To begin Book One, Pressfield labels the enemy of creativity Resistance, his all-encompassing term for what Freud called the Death Wish-that destructive force inside human nature that rises whenever we consider a tough, long-term course of action that might do for us or others something that's actually good. He then presents a rogue's gallery of the many manifestations of Resistance. You will recognize each and every one, for this force lives within us all-self-sabotage, self-deception, self-corruption. We writers know it as "block," a paralysis whose symptoms can bring on appalling behavior.
Some years ago I was as blocked as a Calcutta sewer, so what did I do? I decided to try on all my clothes. To show just how anal I can get, I put on every shirt, pair of pants, sweater, jacket, and sock, sorting them into piles: spring, summer, fall, winter, Salvation Army. Then I tried them on all over again, this time parsing them into spring casual, spring formal, summer casual... Two days of this and I thought I was going mad. Want to know how to cure writer's block? It's not a trip to your psychiatrist. For as Pressfield wisely points out, seeking "support" is Resistance at its most seductive. No, the cure is found in Book Two: "Turning Pro."
Steven Pressfield is the very definition of a pro. I know this because I can't count the times I called the author of The Legend of Bagger Vance to invite him for a round of golf, and although tempted, he declined. Why? Because he was working, and as any writer who has ever taken a backswing knows, golf is a beautifully virulent form of procrastination. In other words, Resistance. Steve packs a discipline forged of Bethlehem steel.
I read Steve's Gates of Fire and Tides of War back-to-back while traveling in Europe. Now, I'm not a lachrymose guy; I hadn't cried over a book since The Red Pony, but these novels got to me. I found myself sitting in cafés, choking back tears over the selfless courage of those Greeks who shaped and saved Western civilization. As I looked beneath his seamless prose and sensed his depth of research, of knowledge of human nature and society, of vividly imagined telling details, I was in awe of the work, the work, all the work that built the foundation of his riveting creations. And I'm not alone in this appreciation. When I bought the books in London, I was told that Steve's novels are now assigned by Oxford history dons who tell their students that if they wish to rub shoulders with life in classical Greece, read Pressfield.
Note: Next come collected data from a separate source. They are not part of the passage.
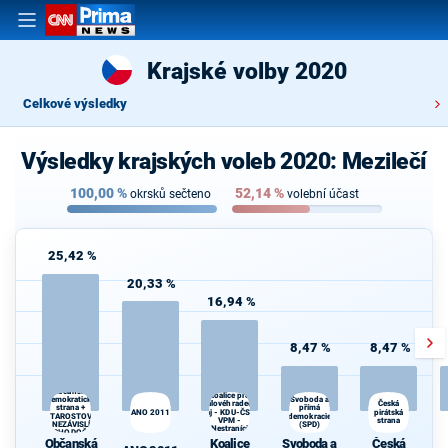
Krajské volby 2020
Celkové výsledky
Výsledky krajských voleb 2020: Mezilečí
100,00
%
52,14
%
okrsků sečteno
volební účast
25,42 %
20,33 %
16,94 %
8,47 %
8,47 %
Občanská
Koalice pro
demokratická
Svoboda a
Královéhradecký
Česká
strana +
přímá
ANO 2011
kraj - KDU-ČSL -
pirátská
STAROSTOVÉ
demokracie
VPM -
strana
A NEZÁVISLÍ a
(SPD)
Nestraníci
VÝCHODOČEŠI
Občanská
Koalice
Svoboda a
Česká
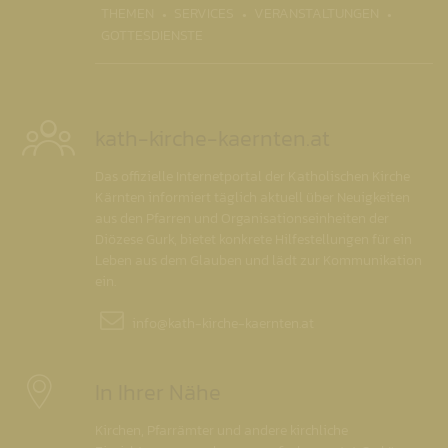
THEMEN
SERVICES
VERANSTALTUNGEN
GOTTESDIENSTE
kath-kirche-kaernten.at
Das offizielle Internetportal der Katholischen Kirche
Kärnten informiert täglich aktuell über Neuigkeiten
aus den Pfarren und Organisationseinheiten der
Diözese Gurk, bietet konkrete Hilfestellungen für ein
Leben aus dem Glauben und lädt zur Kommunikation
ein.
info@
kath-kirche-kaernten.at
In Ihrer Nähe
Kirchen, Pfarrämter und andere kirchliche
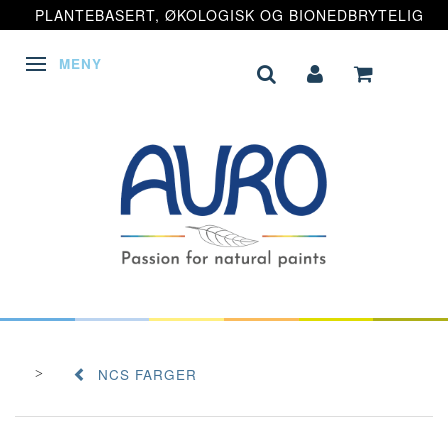
PLANTEBASERT, ØKOLOGISK OG BIONEDBRYTELIG
MENY
VEKSLE NAVIGASJON
NCS FARGER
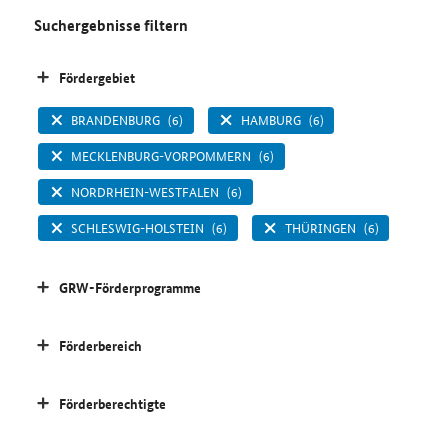
Suchergebnisse filtern
Fördergebiet
BRANDENBURG
(6)
HAMBURG
(6)
MECKLENBURG-VORPOMMERN
(6)
NORDRHEIN-WESTFALEN
(6)
SCHLESWIG-HOLSTEIN
(6)
THÜRINGEN
(6)
GRW-Förderprogramme
Förderbereich
Förderberechtigte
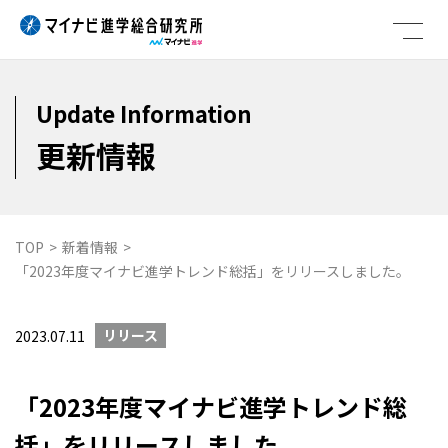
Skip
to
content
Update Information
更新情報
TOP
>
新着情報
>
「2023年度マイナビ進学トレンド総括」をリリースしました。
リリース
2023.07.11
「2023年度マイナビ進学トレンド総
括」をリリースしました。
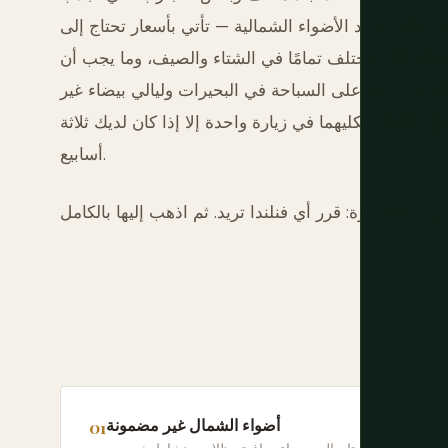
ة، رحلات صيد الأضواء الشمالية — تأتي بأسعار تحتاج إلى
فنلندا بلد مختلف تمامًا في الشتاء والصيف، وما يجب أن
لصيف تركز على السباحة في البحيرات وليالي بيضاء غير
ل القيام بكليهما في زيارة واحدة إلا إذا كان لديك ثلاثة
أسابيع.
أضواء الشمال غير مضمونة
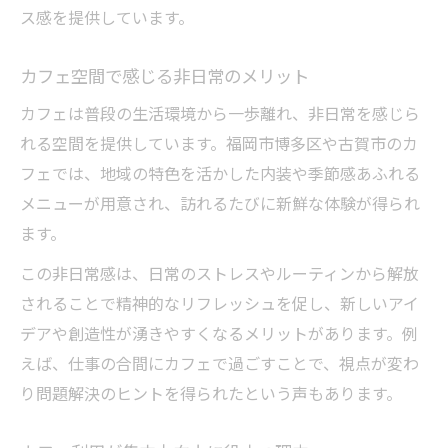
ス感を提供しています。
スイーツカフェで癒しのカフェタイムを
古賀オシャレカフェで楽しむ特別な時間
カフェ空間で感じる非日常のメリット
カフェスイーツで心も体もリセットする
カフェは普段の生活環境から一歩離れ、非日常を感じら
女子会や一人時間に最適なカフェ選び
れる空間を提供しています。福岡市博多区や古賀市のカ
人気カフェのスイーツで日々のご褒美を
フェでは、地域の特色を活かした内装や季節感あふれる
メニューが用意され、訪れるたびに新鮮な体験が得られ
ます。
この非日常感は、日常のストレスやルーティンから解放
されることで精神的なリフレッシュを促し、新しいアイ
デアや創造性が湧きやすくなるメリットがあります。例
えば、仕事の合間にカフェで過ごすことで、視点が変わ
り問題解決のヒントを得られたという声もあります。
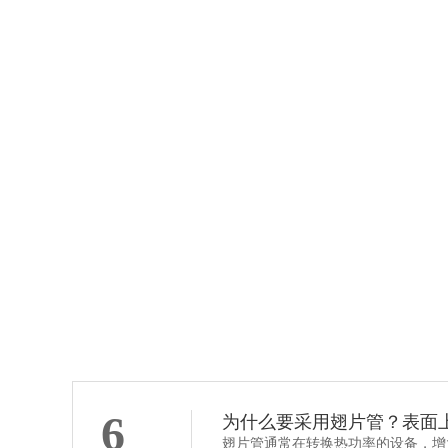
钢铝复合翅片管
6
为什么要采用翅片管？表面
翅片管通常在转换热功率的设备，增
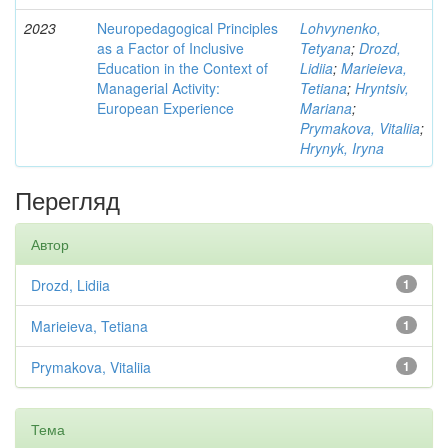
2023
Neuropedagogical Principles
Lohvynenko,
as a Factor of Inclusive
Tetyana
;
Drozd,
Education in the Context of
Lidiia
;
Marieieva,
Managerial Activity:
Tetiana
;
Hryntsiv,
European Experience
Mariana
;
Prymakova, Vitaliia
;
Hrynyk, Iryna
Перегляд
Автор
Drozd, Lidiia
1
Marieieva, Tetiana
1
Prymakova, Vitaliia
1
Тема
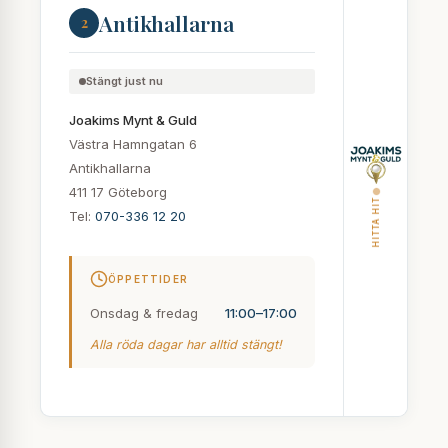
Antikhallarna
2
Stängt just nu
Joakims Mynt & Guld
Västra Hamngatan 6
Antikhallarna
411 17 Göteborg
HITTA HIT
Tel:
070-336 12 20
ÖPPETTIDER
Onsdag & fredag
11:00–17:00
Alla röda dagar har alltid stängt!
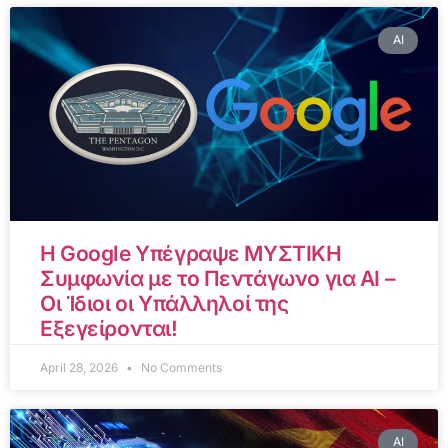
AI
Η Google Υπέγραψε ΜΥΣΤΙΚΗ
Συμφωνία με το Πεντάγωνο για AI –
Οι Ίδιοι οι Υπάλληλοί της
Εξεγείρονται!
April 28, 2026
No Comments
AI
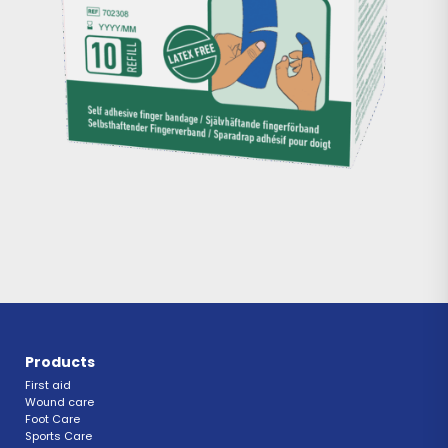
Products
First aid
Wound care
Foot Care
Sports Care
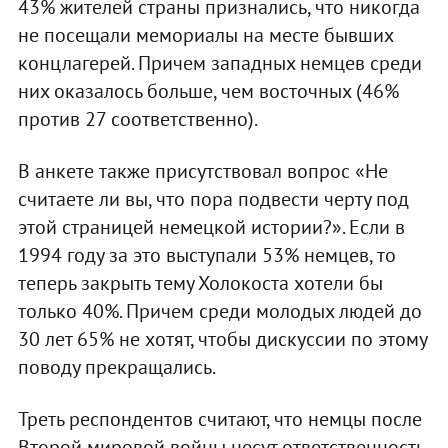
43% жителей страны признались, что никогда
не посещали мемориалы на месте бывших
концлагерей. Причем западных немцев среди
них оказалось больше, чем восточных (46%
против 27 соответственно).
В анкете также присутствовал вопрос «Не
считаете ли вы, что пора подвести черту под
этой страницей немецкой истории?». Если в
1994 году за это выступали 53% немцев, то
теперь закрыть тему Холокоста хотели бы
только 40%. Причем среди молодых людей до
30 лет 65% не хотят, чтобы дискуссии по этому
поводу прекращались.
Треть респондентов считают, что немцы после
Второй мировой войны несут ответственность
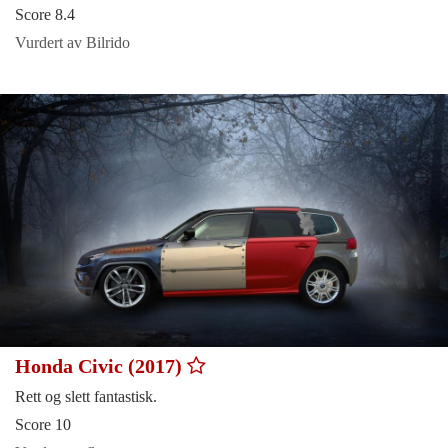
Score 8.4
Vurdert av Bilrido
Honda Civic (2017)
Rett og slett fantastisk.
Score 10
How does an artist achieve that power? In the second book Pressfield lays out the day-by-day, step-by-step campaign of the professional: preparation, order, patience, endurance, acting in the face of fear and failure-no excuses, no bullshit. And best of all, Steve's brilliant insight that first, last, and always, the professional focuses on mastery of the craft.
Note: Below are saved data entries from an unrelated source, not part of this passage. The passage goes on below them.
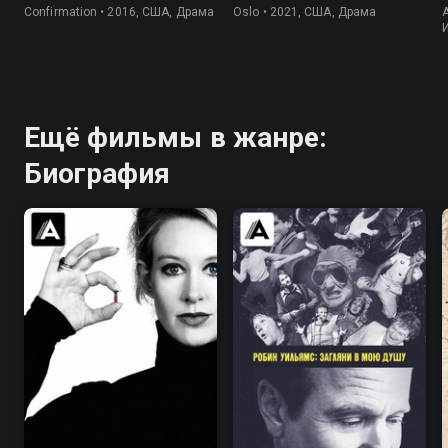
Confirmation • 2016, США, Драма
Oslo • 2021, США, Драма
Ещё фильмы в жанре:
Биография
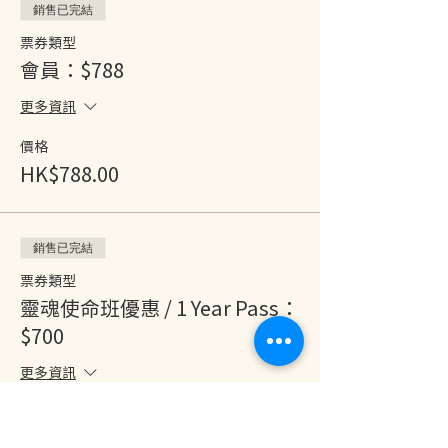
銷售已完結
票券類型
會員：$788
更多資訊
價格
HK$788.00
銷售已完結
票券類型
靈魂使命班優惠 / 1 Year Pass：
$700
更多資訊
價格
HK$700.00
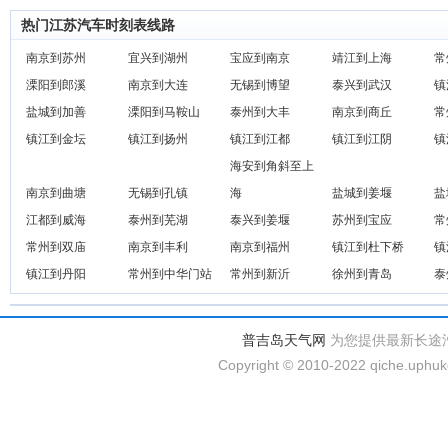
热门江苏汽车时刻表线路
南京到苏州
宜兴到湖州
宝应到南京
靖江到上海
常
溧阳到郎溪
南京到大连
无锡到博望
泰兴到武汉
镇
盐城到加善
溧阳到马鞍山
泰州到大丰
南京到商丘
常
镇江到金坛
镇江到扬州
镇江到江都
镇江到江阴
镇
海安到角斜至上
南京到曲塘
无锡到孔镇
海
盐城到姜堰
盐
江都到威海
泰州到芜湖
泰兴到姜堰
苏州到宝应
常
常州到双庙
南京到丰利
南京到福州
镇江到杜下桥
镇
镇江到丹阳
常州到中华门站
常州到新沂
徐州到青岛
泰
普吉岛天气网
为您提供最新长途
Copyright © 2010-2022 qiche.uphuke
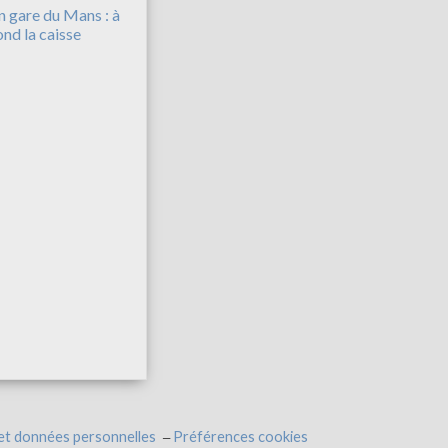
n gare du Mans : à
ond la caisse
et données personnelles
Préférences cookies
Book Three, "The Higher Realm," looks at Inspiration, that sublime result that blossoms in the furrows of the professional who straps on the harness and plows the fields of his or her art. In Pressfield's words: "When we sit down each day and do our work, power concentrates around us...we become like a magnetized rod that attracts iron filings. Ideas come. Insights accrete." On this, the effect of Inspiration, Steve and I absolutely agree. Indeed, stunning images and ideas arrive as if from nowhere. In fact, these seemingly spontaneous flashes are so amazing, it's hard to believe that our unworthy selves created them. From where, therefore, does our best stuff come?
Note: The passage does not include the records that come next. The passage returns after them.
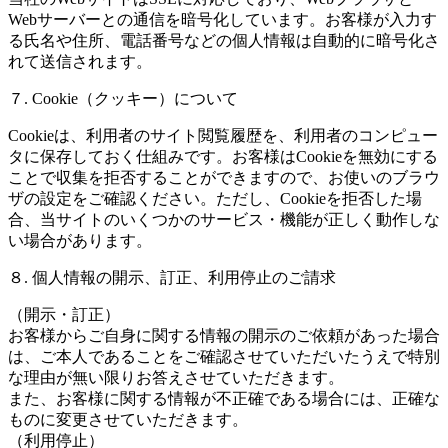
Webサーバーとの通信を暗号化しています。お客様が入力す
る氏名や住所、電話番号などの個人情報は自動的に暗号化さ
れて送信されます。
７. Cookie（クッキー）について
Cookieは、利用者のサイト閲覧履歴を、利用者のコンピュー
タに保存しておく仕組みです。お客様はCookieを無効にする
ことで収集を拒否することができますので、お使いのブラウ
ザの設定をご確認ください。ただし、Cookieを拒否した場
合、当サイトのいくつかのサービス・機能が正しく動作しな
い場合があります。
８. 個人情報の開示、訂正、利用停止のご請求
（開示・訂正）
お客様からご自身に関する情報の開示のご依頼があった場合
は、ご本人であることをご確認させていただいたうえで特別
な理由が無い限りお答えさせていただきます。
また、お客様に関する情報が不正確である場合には、正確な
ものに変更させていただきます。
（利用停止）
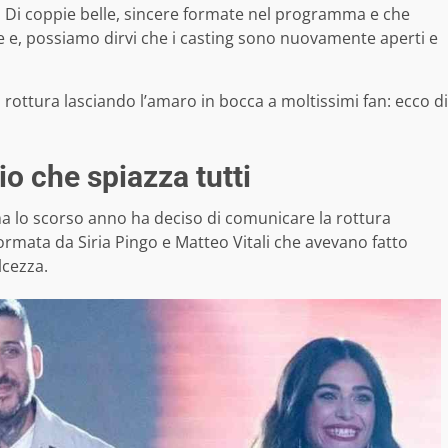
. Di coppie belle, sincere formate nel programma e che
 e, possiamo dirvi che i casting sono nuovamente aperti e
rottura lasciando l’amaro in bocca a moltissimi fan: ecco di
o che spiazza tutti
a lo scorso anno ha deciso di comunicare la rottura
ormata da Siria Pingo e Matteo Vitali che avevano fatto
lcezza.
It's on this point, however, the cause of Inspiration, that we see things differently. In Book One Steve traces Resistance down its evolutionary roots to the genes. I agree. The cause is genetic. That negative force, that dark antagonism to creativity, is embedded deep in our humanity. But in Book Three he shifts gears and looks for the cause of Inspiration not in human nature, but on a "higher realm." Then with a poetic fire he lays out his belief in muses and angels. The ultimate source of creativity, he argues, is divine. Many, perhaps most readers, will find Book Three profoundly moving.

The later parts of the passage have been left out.